Vault101 said:
isnt that the point of a twist? it has to be unexpected
Unexpected, yes. Random [http://tvtropes.org/pmwiki/pmwiki.php/Main/ShockingSwerve], no.
Good plot twists are not made out of magic, they are made out of meticulous foreshadowing [http://tvtropes.org/pmwiki/pmwiki.php/Main/Foreshadowing], Chekhov's guns [http://tvtropes.org/pmwiki/pmwiki.php/Main/ChekhovsGun], stylistic, and thematic unity.
There has been no legitimate, unquestionable foreshadowing of Shepard's mind being tampered with. Nothing "went off" during the ending. We weren't reminded of that one time Shepard spent 5 seconds next to a Reaper alone, where the Reaper was able to gain control of him. The entire world of Mass Effect outside of that one room stopped existing.
I think it would be mindblowing..and it would fit perfectly
It would not be "mindblowing" because Mass Effect did not set itself up for that kind of ending. People watching The Sixth Sense understood full well that something strane was going on, they simply did not understand
what. NOBODY played Mass Effect thinking "something weird's going on, I can't quite put my finger on it." You cannot just pull these things out of the air, or a huge chunk of your audience is simply not going to appreciate your ending on the terms you like. That's not their fault. You, as a writer, have to prep them. You have to goad them. Manipulate them. Get them exactly where you want them, and then spring the trap.
Stylistically, Mass Effect has no history of (non-emotional) manipualting. The biggest plot twist they've had to date was The Illusive Man turning out to be a bad guy.
Surprise!!! Except we knew that from the moment he appeared in ME2.
The game knew that we knew that, and gave us the option of telling him just how much we trusted him. In the first scene.
Thematically, Mass Effect is not (and has never been) about how we shouldn't trust our senses, how we never know what's real and what isn't, how our control over reality is slipping daily. These are themes alien to the franchise, paid lip service by SOME resolutions of the Saren Arterius fight, SOME resolutions of the Illusive Man confrontation, and SOME resolutions of the confrontation with Liara's mom. Thassit.
I mean, people say that it's not fair to boil the series' themes down to "organics vs. Geth," but that's a hundred times more legitimate an idea to boil the series down to than anything the Indoctrination Theory might suggest. At least it has actually been, y'know,
brought up. Treated as something important.

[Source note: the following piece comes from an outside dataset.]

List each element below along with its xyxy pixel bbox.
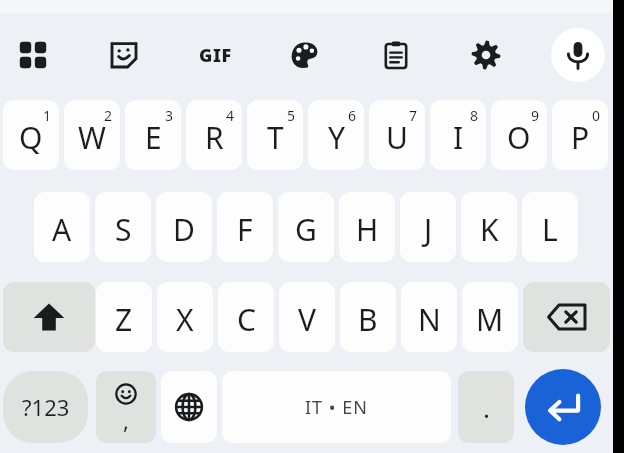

thats the Idea..indoctrination is not somthing your aware of it..its subtle and gradual...the closest thing would be the major twist of Bioshock...its that "breaking the fourth wall" type twist, itd alwyas been a mojor thing int he series..who are we to think shepard is imune? shepards good but not that good
There is a huge, huge difference. The twist in Bioshock
was properly set up. You had Atlas talking to you but never making an appearance, already alluding to his untrustworthy nature if you're familiar with that type of trick in narrative; you had the phrase "would you kindly" coming up over and over, that's a Chekhov's Gun, seemingly innocuous but suddenly gaining
obvious meaning once the twist is explained; you had the diaries which for a while before the reveal had begun foreshadowing the technology that made all of this possible, with gradually increasing obviousness. And finally, most importantly, it
fit. The game was about control. Ryan wanted everyone to be free, Fontaine did not. So when you fought Ryan, you fought against (a warped notion of) freedom. And the game demonstrated just how un-free you really were.
Mass Effect is not about indoctrination. It's not about losing control of your mental faculties. If it's about anything, it's about the relationships you form with people who stand by your side.